A second problem in the book has to do with Walls’s claim that the doors of hell are locked on the inside. This view leaves open the possibility of postmortem conversions, which Walls explores in terms of what he calls “optimal grace.” If God really wants to save everybody, and if he does everything in his power to do so—short of overriding people’s free will—then will he not continue to offer his grace to persons who did not accept it in this life, and who are now in hell?
The affirmative answer that Walls gives to this question requires further doctrinal adjustments. In a hell that is only locked on the inside (and that therefore overlaps with purgatory), the possibility to repent will exist forever. This means that people can be converted even after the last judgment has taken place—a possibility that seems to transform the last judgment into something like an intermediate judgment. Walls does not address this doctrinal consequence in the present book, but he does so briefly in his study on purgatory, Purgatory: The Logic of Total Transformation, where he writes, “The verdict of the last judgment does not change that those who reject Christ are lost and excluded from heaven, while those who accept him are admitted to eternal joy. If any of those in hell repent, it is they who have changed, and not the reality or the terms of God’s ultimate judgment on our lives.”

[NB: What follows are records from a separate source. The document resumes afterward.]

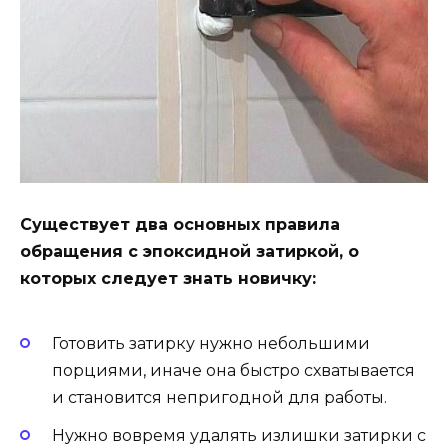
Существует два основных правила
обращения с эпоксидной затиркой, о
которых следует знать новичку:
Готовить затирку нужно небольшими
порциями, иначе она быстро схватывается
и становится непригодной для работы.
Нужно вовремя удалять излишки затирки с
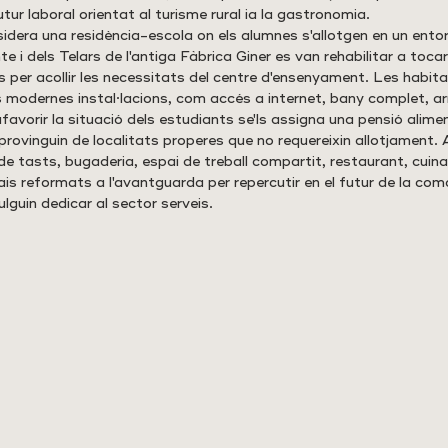
tur laboral orientat al turisme rural ia la gastronomia. 
idera una residència-escola on els alumnes s'allotgen en un ento
e i dels Telars de l'antiga Fàbrica Giner es van rehabilitar a tocar
ses per acollir les necessitats del centre d'ensenyament. Les habita
 modernes instal·lacions, com accés a internet, bany complet, arm
afavorir la situació dels estudiants se'ls assigna una pensió alime
rovinguin de localitats properes que no requereixin allotjament.
e tasts, bugaderia, espai de treball compartit, restaurant, cuina 
ais reformats a l'avantguarda per repercutir en el futur de la comar
lguin dedicar al sector serveis.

This seems to mean that the drama of redemption will never come to an end. Christ, at the last judgment, will say to some people: “Depart from me—for now.” This is one point where Walls’s account goes against the grain of the biblical witness. The logic of his argument for “optimal grace” also seems a bit suspicious. Can we really reason from the claims that God is love and wants all people to be saved to the conclusion that he will continue forever to give us chances to repent? I am not so sure. Perhaps God takes human freedom so seriously that he even allows us to choose definitive separation from him.
Mats Wahlberg is associate professor of systematic theology at Umeå University, Sweden.